Antaeotricha eucoma

Scientific classification
- Domain: Eukaryota
- Kingdom: Animalia
- Phylum: Arthropoda
- Class: Insecta
- Order: Lepidoptera
- Family: Depressariidae
- Genus: Antaeotricha
- Species: A. eucoma
- Binomial name: Antaeotricha eucoma Meyrick, 1925

= Antaeotricha eucoma =

- Authority: Meyrick, 1925

Species of moth

Antaeotricha eucoma is a moth in the family Depressariidae. It was described by Edward Meyrick in 1925. It is found in Brazil.

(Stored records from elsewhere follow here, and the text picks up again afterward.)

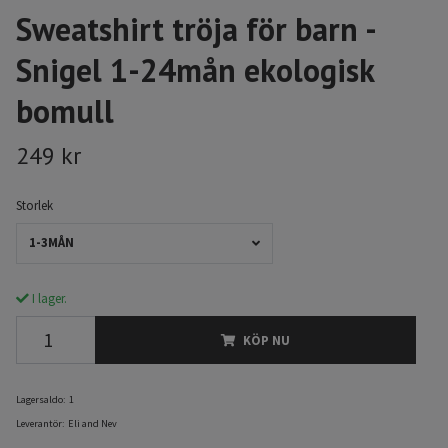
Sweatshirt tröja för barn -
Snigel 1-24mån ekologisk
bomull
249 kr
Storlek
1-3MÅN
I lager.
KÖP NU
Lagersaldo:
1
Leverantör:
Eli and Nev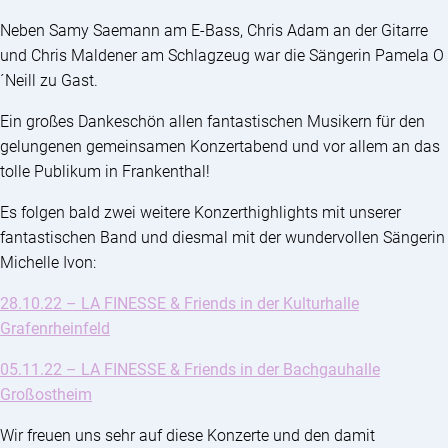
Neben Samy Saemann am E-Bass, Chris Adam an der Gitarre
und Chris Maldener am Schlagzeug war die Sängerin Pamela O
´Neill zu Gast.
Ein großes Dankeschön allen fantastischen Musikern für den
gelungenen gemeinsamen Konzertabend und vor allem an das
tolle Publikum in Frankenthal!
Es folgen bald zwei weitere Konzerthighlights mit unserer
fantastischen Band und diesmal mit der wundervollen Sängerin
Michelle Ivon:
28.10.22 – LA FINESSE & Friends in der Kulturhalle
Grafenrheinfeld
05.11.22 – LA FINESSE & Friends in der Bachgauhalle
Großostheim
Wir freuen uns sehr auf diese Konzerte und den damit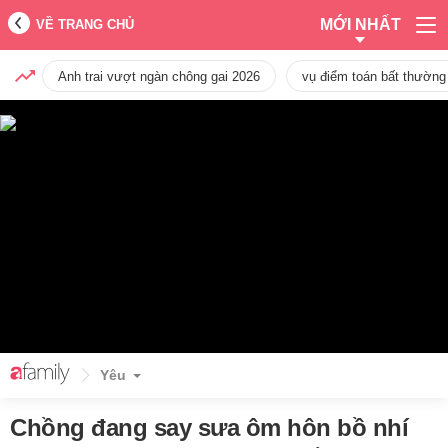
MỚI NHẤT
VỀ TRANG CHỦ
Anh trai vượt ngàn chông gai 2026
vụ điểm toán bất thường
Yêu
Chồng đang say sưa ôm hôn bồ nhí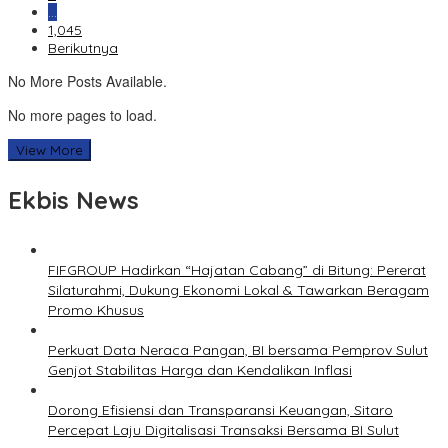
…
1,045
Berikutnya
No More Posts Available.
No more pages to load.
View More
Ekbis News
FIFGROUP Hadirkan “Hajatan Cabang” di Bitung: Pererat
Silaturahmi, Dukung Ekonomi Lokal & Tawarkan Beragam
Promo Khusus
Perkuat Data Neraca Pangan, BI bersama Pemprov Sulut
Genjot Stabilitas Harga dan Kendalikan Inflasi
Dorong Efisiensi dan Transparansi Keuangan, Sitaro
Percepat Laju Digitalisasi Transaksi Bersama BI Sulut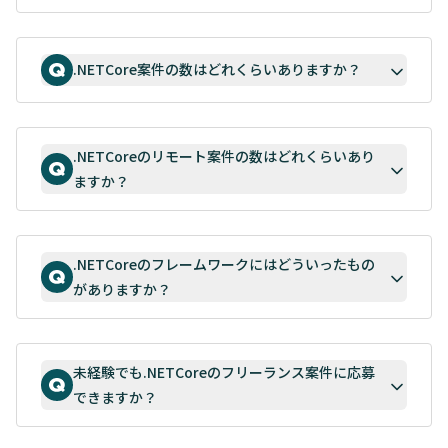
.NETCore案件の数はどれくらいありますか？
.NETCoreのリモート案件の数はどれくらいあり
ますか？
.NETCoreのフレームワークにはどういったもの
がありますか？
未経験でも.NETCoreのフリーランス案件に応募
できますか？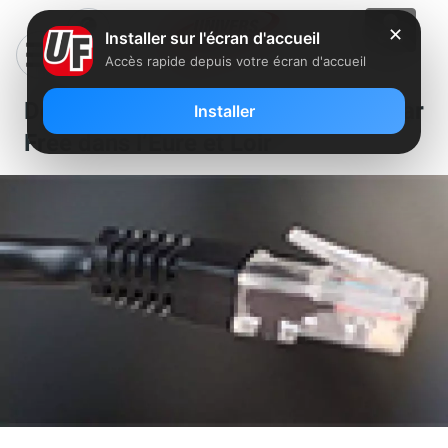
✕
Installer sur l'écran d'accueil
Accès rapide depuis votre écran d'accueil
Dégroupage d’un nouveau NRA par
Installer
Free dans l’Eure et Loir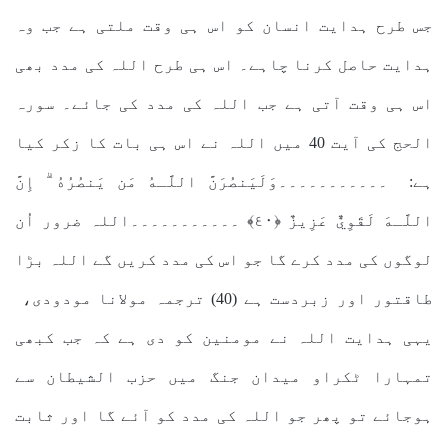
جس طرح ہدایت انسان کو اس ہی وقت ملتی ہے جب وہ
ہدایت حاصل کرنا چاہے۔ اس ہی طرح اللہ کی مدد بھی
اس ہی وقت آتی ہے جب اللہ کی مدد کی جائے۔ سورہ
الحج کی آیت 40 میں اللہ نے اس ہی بات کا زکر کیا
ہے: ۔۔۔۔۔۔۔۔۔۔۔وَلَيَنصُرَنَّ اللَّـهُ مَن يَنصُرُهُ ۗ إِنَّ
اللَّـهَ لَقَوِيٌّ عَزِيزٌ ﴿٤٠﴾ ۔۔۔۔۔۔۔۔۔۔۔اللہ ضرور اُن
لوگوں کی مدد کرے گا جو اس کی مدد کریں گے اللہ بڑا
طاقتور اور زبردست ہے (40) ترجمہ مولانا مودودی،
یہی ہدایت اللہ نے مومنین کو دی ہے کہ جب کبھی
تمہارا ٹکراو میدان جنگ میں حزب الشیطان سے
ہوجائے تو پھر جو اللہ کی مدد کو آئے گا اور ثابت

The wingspan is about 13 mm. The forewings are white with a greyish-ochreous basal patch suffusedly mixed dark fuscous and enclosing a white spot on the base of the costa, the edge running from one-fourth of the costa to the middle of the dorsum. There are two dark grey dots transversely placed on the end of the cell and a grey shade with short direct costal and dorsal sections slightly before these connected by a semicircular loop behind them. A slightly curved rather thicker grey shade is found from three-fourths of the costa to the dorsum before the tornus and there are five cloudy dark fuscous dots occupying the excavations of a waved white line around the apex and termen preceded by fuscous suffusion. The hindwings are light grey, with the apex slenderly white and the costa expanded on the basal half, clothed with white scales to near the apex, and with an antemedian projection of grey scales and a white subcostal hairpencil from the base reaching to three-fourths.